Chromosomes have territories, regions on the cell nucleus to themselves. Each territory tended to interact with only a few neighbours. This raises a few questions, one being how a chromosome can interact with perhaps a dozen others, if each territory tends to only interact with a few others. One possibility is that the edges of each territory are ‘rough’, allowing parts to interact with different things. Another is that the interacting chromosome surfaces might change in response to a signal, like a hormone.

Media reports have seen focused on that the structure of the chromosome in the working cell is not the classic ‘X’ shape of the dividing cell, but that isn’t surprising or new.


The ‘real’ results of this work are more subtle. That might seem disappointing, but this type of work is exploratory; refinements and improvements will come later.
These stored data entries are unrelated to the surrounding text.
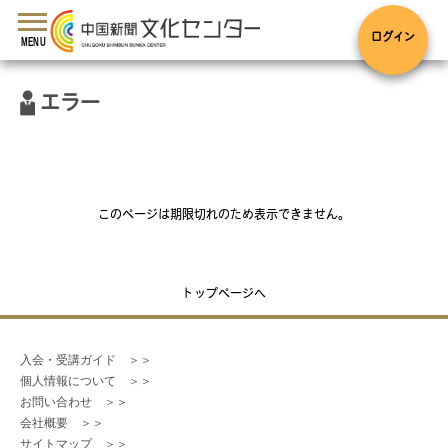
toggle
navigation
ログイン
MENU
エラー
このページは期限切れのため表示できません。
トップページへ
入会・受講ガイド　＞＞
個人情報について　＞＞
お問い合わせ　＞＞
会社概要　＞＞
サイトマップ　＞＞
A key thing they are looking at is variability between different cells. How consistent is the structure of the X chromosome from cell to cell.

Fig 3 of extended data, Nagano et al., 2013.

Fig 3 of extended data, Nagano et al., 2013.

The X chromosome differs in shape from cell to cell, as you can see in the six models shown to the right.

The X chromosome is about 160 million DNA bases (megabases) long. When you compare regions about a megabase or so long, they show similar organisation between cell – the differences in the chromosomes are in flexible arrangements of smaller domains that seem to keep some similarity.

Genes that are actively being were mostly found on the edges of chromosome territories. (It may be that the specific overall shape isn’t so important as moving the active genes to the ‘surface’ of the chromosome.)

It’s been known for a while that active genes are moved to the inside of the nucleus.[12] This work refines this a little, putting active genes on the edges of the chromosome territories and offering an early (tentative) model of what the X chromosome looks like.

Research is usually like this.

The media reports may tout that some ‘discovery’ has been made—often offering something is either wrong or something that was previously known and re-affirmed (and hence not really a discovery)—when in practice the work is extending on previous findings, and often in a tentative way.

This work continues earlier work examining what chromosomes in working cells look like and introduces a new technique demonstrated first on the X chromosome that looks promising. It shows that the overall structure varies from cell to cell. Recent research from others have shown that what genes are used differ from cell to cell, too. These things are likely to be related.

Like others following this field, I’ve been feeling that single-cell methods are needed to examine what genomes look like and I’m looking forward what will come next.


The three-dimensional structures of genomes brings together several of my interests, closing a circle in many ways. I started out in computational biology focusing on protein structure and function in DNA-binding proteins, including molecular simulations. That work is very much about three-dimensional aspects and interactions through space. Since then I’ve worked on genome sequence oriented work. The 3-D structures of genomes neatly pulls together old themes in a new setting. (I also have an interest in a few of the families of proteins involved in organising the spatial arrangement of genomes in the nucleus and computer algorithms in these areas.)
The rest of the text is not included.